Самым неприятным в этом деле было то, что в любой момент суть просьбы, обращенной к генералу Потапчуку с самых верхов власти, могла стать известной тем, кто «крышует» нынешнего губернатора в ФСБ. И тогда к его, Глеба, приезду на место все заинтересованные лица будут предупреждены. И у них будет возможность вычислить и избавиться он него раньше, чем он успеет расправиться с ними. Наверняка в ФСБ есть люди, которые хорошо знают не только Потапчука, но и его агентов. То есть уже с этой минуты он должен действовать быстро и весьма обдуманно.
— Федор Филиппович, вы сказали, что в этой операции задействованы очень серьезные люди, — осторожно поинтересовался Глеб.
— Да, я даже не озвучиваю их имен, — кивнул Потапчук.
— И они, эти люди, позаботились о безопасности госпожи Линьковой, — продолжал Глеб.
— Конечно. Иначе нет смысла затевать игру.
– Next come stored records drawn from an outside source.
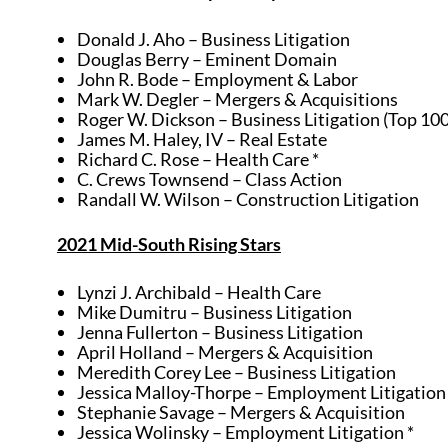
Donald J. Aho – Business Litigation
Douglas Berry – Eminent Domain
John R. Bode – Employment & Labor
Mark W. Degler – Mergers & Acquisitions
Roger W. Dickson – Business Litigation (Top 10
James M. Haley, IV – Real Estate
Richard C. Rose – Health Care *
C. Crews Townsend – Class Action
Randall W. Wilson – Construction Litigation
2021 Mid-South Rising Stars
Lynzi J. Archibald – Health Care
Mike Dumitru – Business Litigation
Jenna Fullerton – Business Litigation
April Holland – Mergers & Acquisition
Meredith Corey Lee – Business Litigation
Jessica Malloy-Thorpe – Employment Litigation 
Stephanie Savage – Mergers & Acquisition
Jessica Wolinsky – Employment Litigation *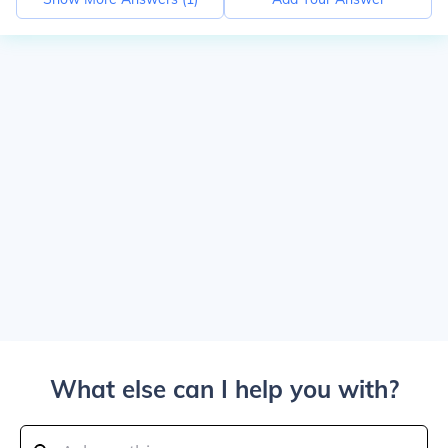
What else can I help you with?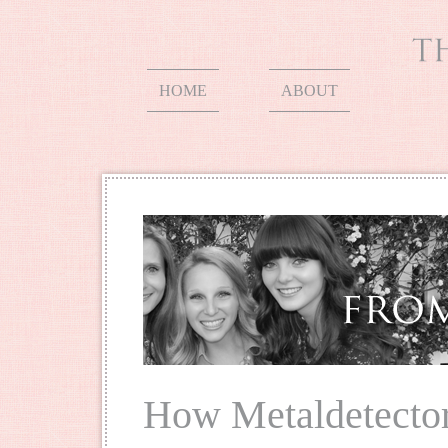
HOME
ABOUT
How Metaldetecto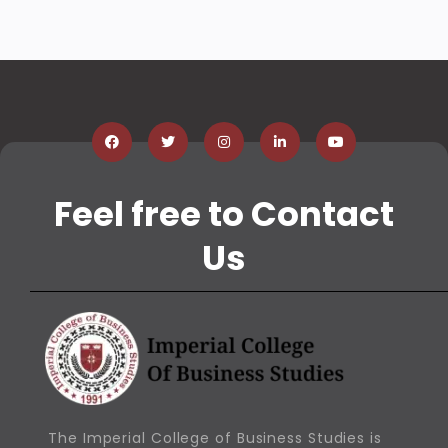
Feel free to Contact
Us
The Imperial College of Business Studies is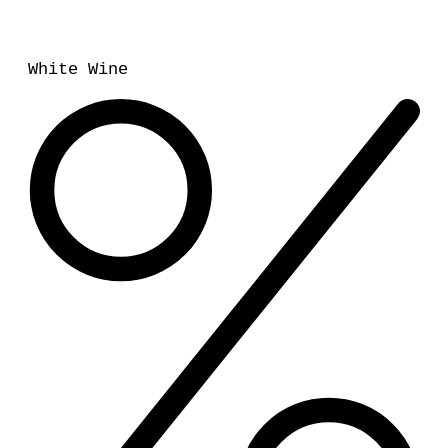
White Wine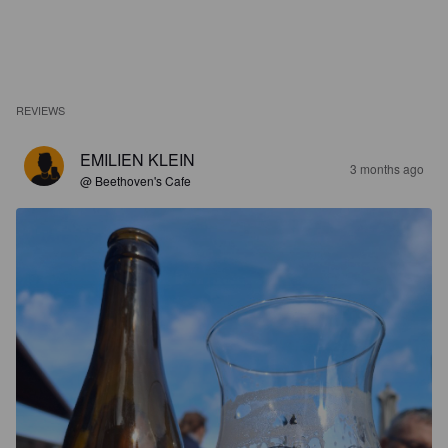
REVIEWS
EMILIEN KLEIN
3 months ago
@ Beethoven's Cafe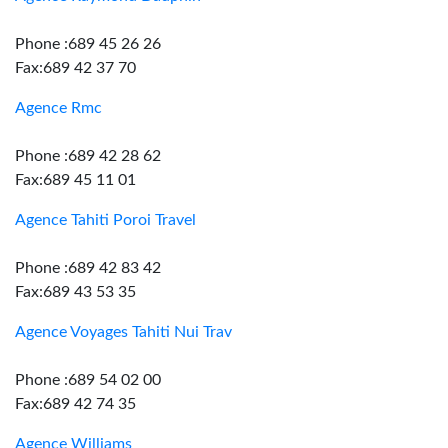
Phone :689 45 26 26
Fax:689 42 37 70
Agence Rmc
Phone :689 42 28 62
Fax:689 45 11 01
Agence Tahiti Poroi Travel
Phone :689 42 83 42
Fax:689 43 53 35
Agence Voyages Tahiti Nui Trav
Phone :689 54 02 00
Fax:689 42 74 35
Agence Williams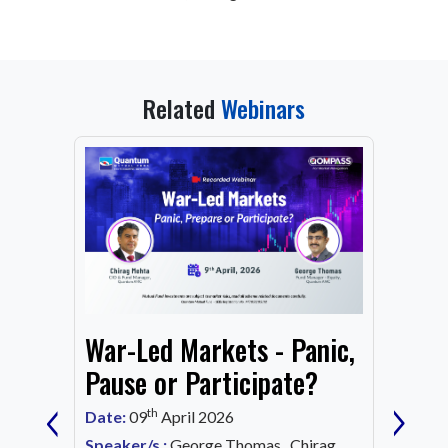
Related
Webinars
From
War-Led Markets - Panic,
Fund
Mark
Pause or Participate?
‹
›
Corn
th
Date:
09
April 2026
Date:
1
Speaker/s :
George Thomas, Chirag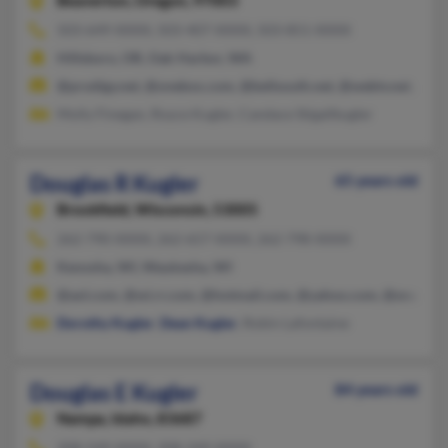
Beaverton,
Oregon, 97003
503-649-XXXX, 503-407-XXXX, 503-851-XXXX
Hillsboro, OR, Oak Harbor, WA
@prodigy.net, @onebox.com, @bellsouth.net, @webtv.net, @ho
Molly Finegan, Royce Kugler, Candace Stigallkugler
Douglas R Kugler
65 years old
Brookfield,
Wisconsin, 53005
262-790-XXXX, 262-657-XXXX, 262-798-XXXX
Kenosha, WI, Waukesha, WI
@aol.com, @wi.rr.com, @hotmail.com, @yahoo.com, @snapon
Dorothy Kugler
,
Dean Kugler
, Robin Lafontaine
Douglas E Kugler
84 years old
Nampa,
Idaho, 83687
208-549-XXXX, 208-249-XXXX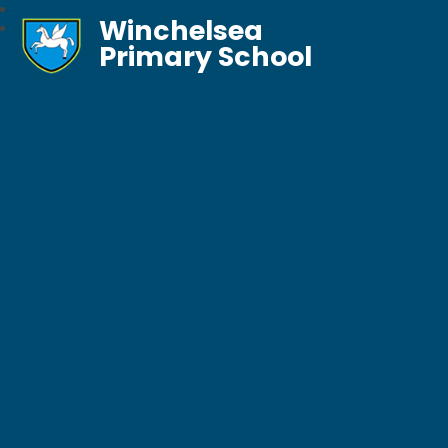
Winchelsea
Primary School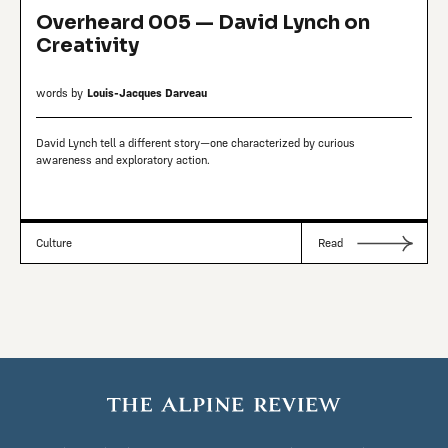
Overheard 005 — David Lynch on
Creativity
words by
Louis-Jacques Darveau
David Lynch tell a different story—one characterized by curious
awareness and exploratory action.
Culture
Read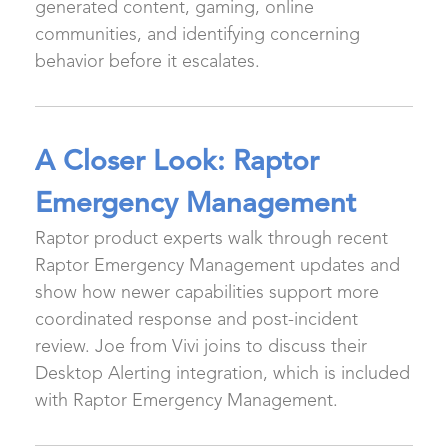
generated content, gaming, online
communities, and identifying concerning
behavior before it escalates.
A Closer Look: Raptor
Emergency Management
Raptor product experts walk through recent
Raptor Emergency Management updates and
show how newer capabilities support more
coordinated response and post-incident
review. Joe from Vivi joins to discuss their
Desktop Alerting integration, which is included
with Raptor Emergency Management.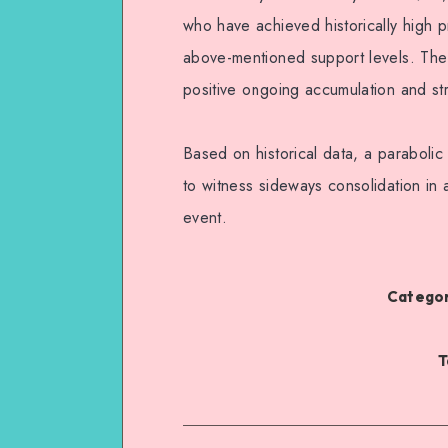
who have achieved historically high pr
above-mentioned support levels. The 
positive ongoing accumulation and st
Based on historical data, a parabolic 
to witness sideways consolidation in 
event.
Categor
T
— А как быть с безопасностью моей семьи? Ведь никто не может гарантировать, что меня не вычислят или уже не вычислили. И тогда, стоит мне уехать из Москвы, моя жена и мой сын станут для них легкой добычей…
— Я понимаю, — кивнул Потапчук. — Мы с тобой можем рисковать только своими жизнями, но никак не жизнью своих близких. — С этими словами он достал из кармана пиджака аккуратно сложенную бумажку. — Здесь адрес санатория. Если ты не против, их сейчас же туда отвезут.
— Сейчас же?! — переспросил Сиверов. — Но уже ночь на дворе. Они спят!
— Это единственная возможность их обезопасить. Там их поселят под другой фамилией. Отдельный номер, медицинское обслуживание, охрана… Там сейчас живут несколько семей погорельцев. И наши ребята обеспечат им полную безопасность, — пообещал Потапчук.
— Я перезвоню? — спросил Глеб, понимая, что и без его согласия генерал Потапчук все уже продумал.
— Нет, лучше напиши записку. Мой человек передаст ее твоей жене. И еще, чтобы не пугать соседей, дай ему ключ от квартиры. Он тихо войдет, разбудит, поможет собраться, — предложил генерал Потапчук, и тон, которым это было сказано, исключал всякие возражения.
— Понял, — кивнул Глеб, доставая из внутреннего кармана куртки подаренный Ириной блокнот и гелевую ручку. Записку нужно было написать так, чтобы Ирина сразу поверила. Он предупредил ее о подобных экстренных случаях. А здесь все разворачивалось так, что дорога была каждая минута, при таком раскладе ему самому вряд ли стоит возвращаться домой.
Глеб на мгновенье задумался и написал: «Милая Иринка! Вам некоторое время полезно будет пожить за городом. Там есть все необходимое. Если что-то потребуется купить, попроси ребят. Они помогут. Поскольку на пороге зима, обязательно возьми теплые вещи. Целую».
Подписываться Глеб не стал, но нарисовал улыбающуюся рожицу, которая должна была успокоить Ирину. Его лицо при этом могло бы послужить прототипом противоположного символа, поскольку его просто-таки угнетало чувство вины. Он укорял себя за то, что при своей более чем опасной работе позволил себе роскошь иметь семью. Но, с другой стороны, именно семья давала ему силы жить и действовать.